Una cosa è certa: l’industria farmaceutica sta investendo parecchio in questa direzione. Lo testimoniano le cifre raccontate da un altro articolo apparso su Nature Biotechnology [2]: dal 2015 a oggi aziende farmaceutiche come Merck, Janssen Pharmaceutica, Sanofi, Genentech, Takeda, Santen Pharmaceuticals hanno stipulato collaborazioni con realtà note nell’ambito dell’intelligenza artificiale per lo sviluppo di nuove linee terapeutiche in diversi ambiti, da quello oncologico, a quello delle malattie infettive, malaria in primis, fino alle malattie rare.

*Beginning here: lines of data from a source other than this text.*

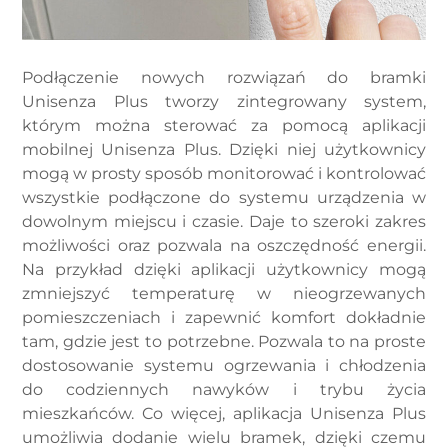
Podłączenie nowych rozwiązań do bramki
Unisenza Plus tworzy zintegrowany system,
którym można sterować za pomocą aplikacji
mobilnej Unisenza Plus. Dzięki niej użytkownicy
mogą w prosty sposób monitorować i kontrolować
wszystkie podłączone do systemu urządzenia w
dowolnym miejscu i czasie. Daje to szeroki zakres
możliwości oraz pozwala na oszczędność energii.
Na przykład dzięki aplikacji użytkownicy mogą
zmniejszyć temperaturę w nieogrzewanych
pomieszczeniach i zapewnić komfort dokładnie
tam, gdzie jest to potrzebne. Pozwala to na proste
dostosowanie systemu ogrzewania i chłodzenia
do codziennych nawyków i trybu życia
mieszkańców. Co więcej, aplikacja Unisenza Plus
umożliwia dodanie wielu bramek, dzięki czemu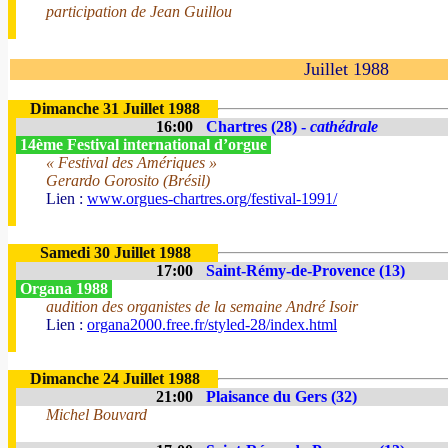
participation de Jean Guillou
Juillet 1988
Dimanche 31 Juillet 1988
16:00
Chartres (28) -
cathédrale
14ème Festival international d’orgue
« Festival des Amériques »
Gerardo Gorosito (Brésil)
Lien :
www.orgues-chartres.org/festival-1991/
Samedi 30 Juillet 1988
17:00
Saint-Rémy-de-Provence (13)
Organa 1988
audition des organistes de la semaine André Isoir
Lien :
organa2000.free.fr/styled-28/index.html
Dimanche 24 Juillet 1988
21:00
Plaisance du Gers (32)
Michel Bouvard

Il modello di apprendimento più conosciuto per la scoperta di nuovi farmaci è forse il sistema Watson sviluppato dall’Ibm, racconta Eric Smalley su Nature Biotechnology [2].Nel dicembre 2016 l’Ibm ha firmato un accordo con Pfizer per lo sviluppo di farmaci in ambito immuno-oncologico, una delle strade più promettenti e più acclamate per la lotta contro il cancro.

Bicchiere mezzo pieno o mezzo vuoto, dunque? “Si tratta di un campo senza dubbio interessante, ma prima di capire se possiamo essere ottimisti è necessario avere fra le mani concrete storie di successo”, conclude Smalley. “Dobbiamo prima vedere la prima auto senza conducente, prima di poter affermare di avere fra le mani la nuova Tesla del Pharma”.

Bibliografia
[1] Mullard A. The drug-maker’s guide to the galaxy. How machine learning and big data are helping chemists search the vast chemical universe for better medicines. Nature, 26 settembre 2017
[2] Smalley E. AI-powered drug discovery captures pharma interest. Nature Biotechnology 2017; 35:604-5.